Dataset entries:
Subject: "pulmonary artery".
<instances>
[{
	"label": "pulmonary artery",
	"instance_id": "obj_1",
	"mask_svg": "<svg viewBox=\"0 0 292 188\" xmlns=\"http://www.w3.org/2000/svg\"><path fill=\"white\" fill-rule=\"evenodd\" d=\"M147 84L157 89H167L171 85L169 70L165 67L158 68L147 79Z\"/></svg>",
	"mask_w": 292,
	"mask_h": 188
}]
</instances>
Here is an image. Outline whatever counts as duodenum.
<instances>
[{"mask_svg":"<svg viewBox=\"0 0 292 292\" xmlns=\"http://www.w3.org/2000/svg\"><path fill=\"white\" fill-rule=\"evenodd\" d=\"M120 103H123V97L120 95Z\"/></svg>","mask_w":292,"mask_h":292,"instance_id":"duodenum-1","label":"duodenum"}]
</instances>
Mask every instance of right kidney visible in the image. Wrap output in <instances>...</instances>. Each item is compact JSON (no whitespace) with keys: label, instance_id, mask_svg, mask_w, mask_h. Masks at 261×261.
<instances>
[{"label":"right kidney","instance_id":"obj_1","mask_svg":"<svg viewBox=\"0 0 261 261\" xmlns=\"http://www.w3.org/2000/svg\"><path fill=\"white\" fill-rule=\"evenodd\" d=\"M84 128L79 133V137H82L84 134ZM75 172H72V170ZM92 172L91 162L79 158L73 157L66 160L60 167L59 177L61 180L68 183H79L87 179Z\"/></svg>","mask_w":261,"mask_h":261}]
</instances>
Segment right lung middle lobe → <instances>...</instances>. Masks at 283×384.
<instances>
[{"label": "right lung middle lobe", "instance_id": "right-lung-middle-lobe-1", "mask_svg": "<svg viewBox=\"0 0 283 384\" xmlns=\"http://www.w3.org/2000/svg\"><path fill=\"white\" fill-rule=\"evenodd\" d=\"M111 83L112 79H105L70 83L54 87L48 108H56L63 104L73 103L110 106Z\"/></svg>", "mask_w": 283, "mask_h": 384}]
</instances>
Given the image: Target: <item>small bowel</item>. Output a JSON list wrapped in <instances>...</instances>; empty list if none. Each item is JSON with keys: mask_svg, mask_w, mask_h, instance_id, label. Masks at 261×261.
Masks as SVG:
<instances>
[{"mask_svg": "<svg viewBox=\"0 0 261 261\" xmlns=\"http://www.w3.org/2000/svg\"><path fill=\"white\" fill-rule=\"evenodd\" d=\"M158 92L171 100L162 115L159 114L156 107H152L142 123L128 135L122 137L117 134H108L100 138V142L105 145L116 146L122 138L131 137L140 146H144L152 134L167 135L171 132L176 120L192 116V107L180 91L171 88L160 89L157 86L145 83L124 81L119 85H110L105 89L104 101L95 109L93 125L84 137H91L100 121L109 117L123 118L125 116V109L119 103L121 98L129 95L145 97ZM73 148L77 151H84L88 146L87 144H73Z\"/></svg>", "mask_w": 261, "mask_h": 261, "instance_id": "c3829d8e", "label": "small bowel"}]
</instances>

> [Your goal] For this exercise, set down all of the entries again word for word.

> [Answer area]
Subject: "pulmonary artery".
<instances>
[{
	"label": "pulmonary artery",
	"instance_id": "obj_1",
	"mask_svg": "<svg viewBox=\"0 0 292 188\" xmlns=\"http://www.w3.org/2000/svg\"><path fill=\"white\" fill-rule=\"evenodd\" d=\"M147 84L157 89H167L171 85L169 70L165 67L158 68L147 79Z\"/></svg>",
	"mask_w": 292,
	"mask_h": 188
}]
</instances>
Here is an image. Outline whatever counts as duodenum.
<instances>
[{"mask_svg":"<svg viewBox=\"0 0 292 292\" xmlns=\"http://www.w3.org/2000/svg\"><path fill=\"white\" fill-rule=\"evenodd\" d=\"M120 103H123V97L120 95Z\"/></svg>","mask_w":292,"mask_h":292,"instance_id":"duodenum-1","label":"duodenum"}]
</instances>
Mask every instance of right kidney visible in the image. Wrap output in <instances>...</instances>. Each item is compact JSON (no whitespace) with keys: label, instance_id, mask_svg, mask_w, mask_h. Masks at 261×261.
<instances>
[{"label":"right kidney","instance_id":"obj_1","mask_svg":"<svg viewBox=\"0 0 261 261\" xmlns=\"http://www.w3.org/2000/svg\"><path fill=\"white\" fill-rule=\"evenodd\" d=\"M84 128L79 133V137H82L84 134ZM75 172H72V170ZM92 172L91 162L79 158L73 157L66 160L60 167L59 177L61 180L68 183H79L87 179Z\"/></svg>","mask_w":261,"mask_h":261}]
</instances>
Segment right lung middle lobe → <instances>...</instances>. Masks at 283×384.
<instances>
[{"label": "right lung middle lobe", "instance_id": "right-lung-middle-lobe-1", "mask_svg": "<svg viewBox=\"0 0 283 384\" xmlns=\"http://www.w3.org/2000/svg\"><path fill=\"white\" fill-rule=\"evenodd\" d=\"M111 83L112 79H105L70 83L54 87L48 108H56L63 104L73 103L110 106Z\"/></svg>", "mask_w": 283, "mask_h": 384}]
</instances>
Given the image: Target: <item>small bowel</item>. Output a JSON list wrapped in <instances>...</instances>; empty list if none. Each item is JSON with keys: mask_svg, mask_w, mask_h, instance_id, label. Masks at 261×261.
Masks as SVG:
<instances>
[{"mask_svg": "<svg viewBox=\"0 0 261 261\" xmlns=\"http://www.w3.org/2000/svg\"><path fill=\"white\" fill-rule=\"evenodd\" d=\"M158 92L171 100L162 115L159 114L156 107H152L142 123L128 135L122 137L117 134H108L100 138V142L105 145L116 146L122 138L131 137L140 146H144L152 134L167 135L171 132L176 120L192 116V107L180 91L171 88L160 89L157 86L145 83L124 81L119 85H110L105 89L104 101L95 109L93 125L84 137H91L100 121L109 117L123 118L125 116V109L119 103L121 98L129 95L145 97ZM73 148L77 151H84L88 146L87 144H73Z\"/></svg>", "mask_w": 261, "mask_h": 261, "instance_id": "c3829d8e", "label": "small bowel"}]
</instances>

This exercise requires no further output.